A couple of blocks away from Simmons' home, tears glistened in the eyes of Nail Harris as she recalled "that very sweet child" who used to play with her four sons.

"I don't get it, I just don't get it," Harris said. "He would come around and sit on my porch, and I never heard that boy say a curse word. He was a bright kid, real quiet, and you never saw him running around with a bunch of kids. Every time I think about it, it hurts me more and more."

A few blemishes

Law enforcement officials said Simmons had been cited this year for disorderly conduct and assault. His father said those incidents occurred at school and were minor.

"After the trouble, he'd come home and say: `The dude hit me in the head or spit at me, what was I supposed to do? I had to fight him.' When I investigated, he always justified it. He had a temper, but he certainly was no gun-slinging gangbanger."

Perry, the principal, acknowledged that Harrison school is a temporary setting for kids with behavioral problems. "Just like any other kid, he'd get angry about some things," Perry said. "But generally he was able to get it back together."

Simmons' friends said he smoked marijuana at times. "But sometimes he'd say he thinks it's bad and messing up his head,"

said Calvin Harris, 15, one of Nail's sons. "And he was scared of guns. He'd tell us all: `You shouldn't play with guns.' "

Still, Jones thinks that if it turns out that his son had been in the car with Thomas, he probably was lured with offers of marijuana.

" `Smoke this joint with us, smoke this weed with us, come for a ride with us,' " Jones said. "That was something he was adventuring off into."

Summer changes

According to Jones, Simmons met Thomas' girlfriend about five weeks ago. She and Thomas paid him to baby-sit and cut the grass.

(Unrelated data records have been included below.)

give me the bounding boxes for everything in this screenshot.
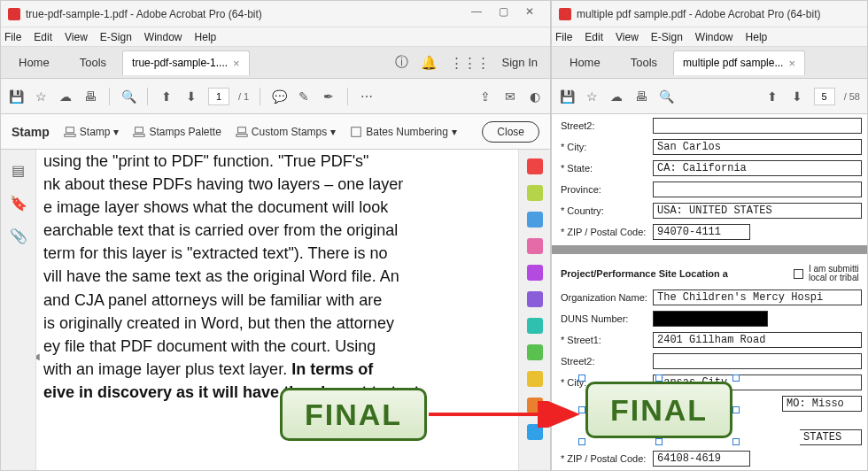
apps-icon[interactable]: ⋮⋮⋮ <box>450 55 490 71</box>
tool-edit-icon[interactable] <box>527 185 543 201</box>
stamps-palette-button[interactable]: Stamps Palette <box>133 126 221 138</box>
tool-redact-icon[interactable] <box>527 398 543 413</box>
titlebar: true-pdf-sample-1.pdf - Adobe Acrobat Pr… <box>1 1 550 27</box>
page-up-icon[interactable]: ⬆ <box>159 89 174 104</box>
highlight-icon[interactable]: ✎ <box>296 89 312 104</box>
state-field[interactable]: CA: California <box>653 160 862 176</box>
profile-icon[interactable]: ◐ <box>527 89 543 104</box>
final-stamp-source[interactable]: FINAL <box>280 388 427 441</box>
page-total: / 1 <box>238 91 249 102</box>
street1-field[interactable]: 2401 Gillham Road <box>653 332 862 348</box>
tool-create-icon[interactable] <box>527 158 543 174</box>
province-field[interactable] <box>653 181 862 197</box>
maximize-button[interactable]: ▢ <box>490 5 516 23</box>
mail-icon[interactable]: ✉ <box>502 89 518 104</box>
menu-window[interactable]: Window <box>144 31 182 43</box>
titlebar: multiple pdf sample.pdf - Adobe Acrobat … <box>552 1 867 27</box>
menu-file[interactable]: File <box>4 31 21 43</box>
page-down-icon[interactable]: ⬇ <box>183 89 199 104</box>
close-stamp-toolbar-button[interactable]: Close <box>482 121 539 143</box>
tool-export-icon[interactable] <box>527 212 543 228</box>
menu-edit[interactable]: Edit <box>34 31 52 43</box>
comment-icon[interactable]: 💬 <box>271 89 287 104</box>
city-field[interactable]: San Carlos <box>653 139 862 155</box>
document-tab[interactable]: multiple pdf sample... × <box>673 50 805 75</box>
state2-field[interactable]: MO: Misso <box>782 396 862 412</box>
bookmark-icon[interactable]: 🔖 <box>10 195 27 212</box>
tab-home[interactable]: Home <box>4 47 64 78</box>
tribal-checkbox[interactable] <box>794 269 803 279</box>
country-field[interactable]: USA: UNITED STATES <box>653 203 862 219</box>
country2-field[interactable]: STATES <box>800 429 862 445</box>
tabbar: Home Tools true-pdf-sample-1.... × ⓘ 🔔 ⋮… <box>1 47 550 79</box>
page-number-input[interactable] <box>208 88 229 105</box>
org-name-field[interactable]: The Children's Mercy Hospi <box>653 290 862 305</box>
custom-stamps-dropdown[interactable]: Custom Stamps▾ <box>236 126 336 138</box>
thumbnails-icon[interactable]: ▤ <box>12 162 25 179</box>
document-tab[interactable]: true-pdf-sample-1.... × <box>122 50 250 75</box>
menu-view[interactable]: View <box>616 31 639 43</box>
page-up-icon[interactable]: ⬆ <box>764 89 780 104</box>
svg-rect-4 <box>237 127 245 132</box>
print-icon[interactable]: 🖶 <box>82 89 98 104</box>
street2b-field[interactable] <box>653 353 862 369</box>
tool-organize-icon[interactable] <box>527 238 543 254</box>
help-icon[interactable]: ⓘ <box>395 54 408 71</box>
menu-window[interactable]: Window <box>695 31 733 43</box>
custom-stamps-label: Custom Stamps <box>252 126 327 138</box>
document-tab-label: true-pdf-sample-1.... <box>132 57 228 69</box>
menu-help[interactable]: Help <box>746 31 768 43</box>
menu-help[interactable]: Help <box>195 31 217 43</box>
stamp-toolbar-title: Stamp <box>12 125 50 139</box>
star-icon[interactable]: ☆ <box>33 89 49 104</box>
cloud-upload-icon[interactable]: ☁ <box>58 89 74 104</box>
page-number-input[interactable] <box>814 88 835 105</box>
tool-compress-icon[interactable] <box>527 371 543 387</box>
close-tab-icon[interactable]: × <box>788 57 795 70</box>
cloud-upload-icon[interactable]: ☁ <box>608 89 624 104</box>
menu-file[interactable]: File <box>555 31 572 43</box>
share-icon[interactable]: ⇪ <box>477 89 493 104</box>
tool-sign-icon[interactable] <box>527 291 543 307</box>
tab-tools[interactable]: Tools <box>616 47 671 78</box>
document-view[interactable]: using the "print to PDF" function. "True… <box>36 150 518 470</box>
zip2-field[interactable]: 64108-4619 <box>653 451 750 467</box>
menubar: File Edit View E-Sign Window Help <box>1 27 550 47</box>
star-icon[interactable]: ☆ <box>584 89 600 104</box>
zip-field[interactable]: 94070-4111 <box>653 224 750 240</box>
tool-scan-icon[interactable] <box>527 318 543 334</box>
bell-icon[interactable]: 🔔 <box>421 55 438 71</box>
tool-comment-icon[interactable] <box>527 265 543 281</box>
tab-tools[interactable]: Tools <box>66 47 120 78</box>
tool-protect-icon[interactable] <box>527 344 543 360</box>
sign-in-link[interactable]: Sign In <box>502 56 538 69</box>
close-tab-icon[interactable]: × <box>233 57 240 70</box>
more-icon[interactable]: ⋯ <box>359 89 375 104</box>
menu-view[interactable]: View <box>65 31 88 43</box>
city-label: * City: <box>561 142 653 152</box>
menu-edit[interactable]: Edit <box>585 31 603 43</box>
country-label: * Country: <box>561 205 653 216</box>
zoom-icon[interactable]: 🔍 <box>120 89 136 104</box>
svg-rect-5 <box>236 134 247 136</box>
stamp-selection-handles[interactable] <box>582 378 736 442</box>
page-down-icon[interactable]: ⬇ <box>789 89 805 104</box>
sign-icon[interactable]: ✒ <box>321 89 337 104</box>
bates-numbering-dropdown[interactable]: Bates Numbering▾ <box>350 126 457 138</box>
print-icon[interactable]: 🖶 <box>633 89 649 104</box>
zoom-icon[interactable]: 🔍 <box>658 89 674 104</box>
menu-esign[interactable]: E-Sign <box>651 31 683 43</box>
save-icon[interactable]: 💾 <box>559 89 575 104</box>
close-window-button[interactable]: ✕ <box>516 5 543 23</box>
tab-home[interactable]: Home <box>555 47 615 78</box>
save-icon[interactable]: 💾 <box>8 89 24 104</box>
stamp-dropdown[interactable]: Stamp▾ <box>64 126 120 138</box>
menu-esign[interactable]: E-Sign <box>100 31 132 43</box>
duns-field[interactable] <box>653 311 768 327</box>
minimize-button[interactable]: — <box>463 5 490 23</box>
collapse-rail-icon[interactable]: ◀ <box>36 351 40 361</box>
street2-field[interactable] <box>653 118 862 134</box>
tool-prepare-icon[interactable] <box>527 424 543 440</box>
attachment-icon[interactable]: 📎 <box>10 228 27 244</box>
toolbar: 💾 ☆ ☁ 🖶 🔍 ⬆ ⬇ / 1 💬 ✎ ✒ ⋯ ⇪ ✉ ◐ <box>1 79 550 114</box>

They bought him shoes. Thomas is now charged with multiple felonies stemming from the shootout last Sunday night in which Simmons died.

Jones flashed back to the doctor's visit that Simmons made five days before his death. The doctor had urged the boy to take control over monitoring his diabetes.

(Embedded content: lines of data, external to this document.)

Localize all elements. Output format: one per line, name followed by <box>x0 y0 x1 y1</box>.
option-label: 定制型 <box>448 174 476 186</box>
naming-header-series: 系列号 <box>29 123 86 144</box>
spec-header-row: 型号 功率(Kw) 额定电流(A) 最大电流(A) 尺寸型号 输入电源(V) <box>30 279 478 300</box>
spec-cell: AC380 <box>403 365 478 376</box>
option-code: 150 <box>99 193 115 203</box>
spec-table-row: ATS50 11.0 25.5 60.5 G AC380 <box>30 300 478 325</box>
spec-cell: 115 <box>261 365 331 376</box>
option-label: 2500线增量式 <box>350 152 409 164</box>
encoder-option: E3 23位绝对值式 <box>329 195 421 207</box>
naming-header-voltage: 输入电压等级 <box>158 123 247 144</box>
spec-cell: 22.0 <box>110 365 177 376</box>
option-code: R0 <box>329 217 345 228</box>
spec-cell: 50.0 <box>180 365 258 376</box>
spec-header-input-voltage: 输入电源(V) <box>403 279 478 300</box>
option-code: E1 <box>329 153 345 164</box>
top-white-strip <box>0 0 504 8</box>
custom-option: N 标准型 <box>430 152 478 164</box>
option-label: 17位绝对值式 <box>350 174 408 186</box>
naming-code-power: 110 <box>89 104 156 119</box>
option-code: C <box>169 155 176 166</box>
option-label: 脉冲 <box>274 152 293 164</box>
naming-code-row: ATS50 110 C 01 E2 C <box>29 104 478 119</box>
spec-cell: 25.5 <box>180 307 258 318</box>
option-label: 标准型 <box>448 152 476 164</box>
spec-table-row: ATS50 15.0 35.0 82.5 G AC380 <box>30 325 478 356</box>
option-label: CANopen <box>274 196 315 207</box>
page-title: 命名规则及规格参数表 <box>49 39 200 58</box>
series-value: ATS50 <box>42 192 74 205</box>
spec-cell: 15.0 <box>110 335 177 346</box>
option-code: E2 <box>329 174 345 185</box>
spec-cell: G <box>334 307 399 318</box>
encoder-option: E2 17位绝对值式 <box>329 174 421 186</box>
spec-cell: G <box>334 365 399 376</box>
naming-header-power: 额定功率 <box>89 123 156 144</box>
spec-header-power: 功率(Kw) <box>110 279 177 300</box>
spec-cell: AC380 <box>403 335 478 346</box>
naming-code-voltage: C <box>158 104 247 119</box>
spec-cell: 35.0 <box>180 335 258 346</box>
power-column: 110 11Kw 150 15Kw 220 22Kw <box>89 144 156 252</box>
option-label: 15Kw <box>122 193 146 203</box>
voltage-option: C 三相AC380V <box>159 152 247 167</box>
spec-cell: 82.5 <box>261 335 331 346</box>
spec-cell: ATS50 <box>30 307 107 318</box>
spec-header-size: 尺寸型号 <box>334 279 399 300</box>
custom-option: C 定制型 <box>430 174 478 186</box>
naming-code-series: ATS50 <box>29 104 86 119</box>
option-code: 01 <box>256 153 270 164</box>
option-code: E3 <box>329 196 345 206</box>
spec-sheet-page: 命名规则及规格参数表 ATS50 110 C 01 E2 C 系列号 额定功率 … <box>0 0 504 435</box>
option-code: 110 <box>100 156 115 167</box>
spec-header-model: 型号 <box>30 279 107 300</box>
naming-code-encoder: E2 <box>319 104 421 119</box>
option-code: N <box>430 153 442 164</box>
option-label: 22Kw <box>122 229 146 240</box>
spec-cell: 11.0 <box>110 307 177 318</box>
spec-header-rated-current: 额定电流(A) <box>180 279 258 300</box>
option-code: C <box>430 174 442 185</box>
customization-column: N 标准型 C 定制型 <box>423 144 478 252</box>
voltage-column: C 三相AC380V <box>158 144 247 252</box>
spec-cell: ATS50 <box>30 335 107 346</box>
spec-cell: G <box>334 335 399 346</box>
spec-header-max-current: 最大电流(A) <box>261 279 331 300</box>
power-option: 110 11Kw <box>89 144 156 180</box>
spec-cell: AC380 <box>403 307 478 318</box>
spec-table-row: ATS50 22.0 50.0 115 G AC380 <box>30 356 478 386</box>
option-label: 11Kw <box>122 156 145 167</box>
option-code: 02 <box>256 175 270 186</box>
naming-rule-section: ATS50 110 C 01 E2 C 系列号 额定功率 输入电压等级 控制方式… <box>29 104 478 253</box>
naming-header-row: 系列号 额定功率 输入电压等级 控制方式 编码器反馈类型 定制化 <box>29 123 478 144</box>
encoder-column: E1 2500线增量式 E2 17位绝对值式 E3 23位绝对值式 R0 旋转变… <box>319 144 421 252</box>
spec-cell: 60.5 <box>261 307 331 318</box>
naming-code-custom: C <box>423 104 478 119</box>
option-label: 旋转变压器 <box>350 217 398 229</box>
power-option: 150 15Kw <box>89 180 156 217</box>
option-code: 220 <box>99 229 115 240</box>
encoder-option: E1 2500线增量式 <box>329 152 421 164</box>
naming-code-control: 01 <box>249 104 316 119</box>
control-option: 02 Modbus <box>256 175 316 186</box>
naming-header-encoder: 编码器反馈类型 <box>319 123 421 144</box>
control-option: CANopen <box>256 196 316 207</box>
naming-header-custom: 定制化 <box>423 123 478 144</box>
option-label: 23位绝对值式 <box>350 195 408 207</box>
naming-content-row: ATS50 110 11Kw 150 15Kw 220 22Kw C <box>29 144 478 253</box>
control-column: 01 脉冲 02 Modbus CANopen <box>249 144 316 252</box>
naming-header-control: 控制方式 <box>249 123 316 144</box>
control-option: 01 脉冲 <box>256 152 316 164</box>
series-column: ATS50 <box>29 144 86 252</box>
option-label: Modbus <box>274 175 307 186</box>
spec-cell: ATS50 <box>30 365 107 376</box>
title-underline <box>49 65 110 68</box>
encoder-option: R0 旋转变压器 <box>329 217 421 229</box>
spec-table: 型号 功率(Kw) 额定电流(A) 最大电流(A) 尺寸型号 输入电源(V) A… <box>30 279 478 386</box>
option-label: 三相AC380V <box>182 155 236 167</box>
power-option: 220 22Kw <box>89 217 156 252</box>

He was asking all the appropriate questions and, with all patients, we try to encourage and empower them to take more responsibility," Sockalosky said. "We felt, given his age and maturity and intelligence level, Abdullah was ready to take more control.

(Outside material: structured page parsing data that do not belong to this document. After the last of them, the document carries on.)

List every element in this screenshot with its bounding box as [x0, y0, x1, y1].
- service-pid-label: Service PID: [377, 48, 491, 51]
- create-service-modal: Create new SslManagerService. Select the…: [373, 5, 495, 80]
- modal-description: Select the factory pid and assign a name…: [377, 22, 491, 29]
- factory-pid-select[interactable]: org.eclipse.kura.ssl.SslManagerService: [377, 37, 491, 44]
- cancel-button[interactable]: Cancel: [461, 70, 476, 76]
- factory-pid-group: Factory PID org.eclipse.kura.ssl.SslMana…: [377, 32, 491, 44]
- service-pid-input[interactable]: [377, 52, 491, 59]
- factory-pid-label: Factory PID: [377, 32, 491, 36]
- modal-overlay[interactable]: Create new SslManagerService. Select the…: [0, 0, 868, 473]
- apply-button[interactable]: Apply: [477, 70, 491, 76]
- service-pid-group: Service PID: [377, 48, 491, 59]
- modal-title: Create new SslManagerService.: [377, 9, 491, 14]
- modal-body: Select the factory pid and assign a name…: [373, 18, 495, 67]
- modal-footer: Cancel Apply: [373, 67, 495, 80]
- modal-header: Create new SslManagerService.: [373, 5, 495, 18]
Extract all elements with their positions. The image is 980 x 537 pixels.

"It's devastating and tragic. He had two strikes against him as an African-American male with diabetes, but he had lots of potential, and I think he would have made something of himself, had he had a chance."

Perry said he'll dedicate the next Harrison yearbook to Simmons.

"It's just a sad situation all around for the family, for the school and for the community," he said. "He was loved by all who knew him, and we're going to miss him."

Jones thinks his son took the doctor's advice to take control of his life the wrong way.

"He had a different look when he came home from the hospital this time," he said. "He was like: `I'm a man now.'

"But he was just 15 years old, with a 15-year-old's heart and a 15-year-old's mind."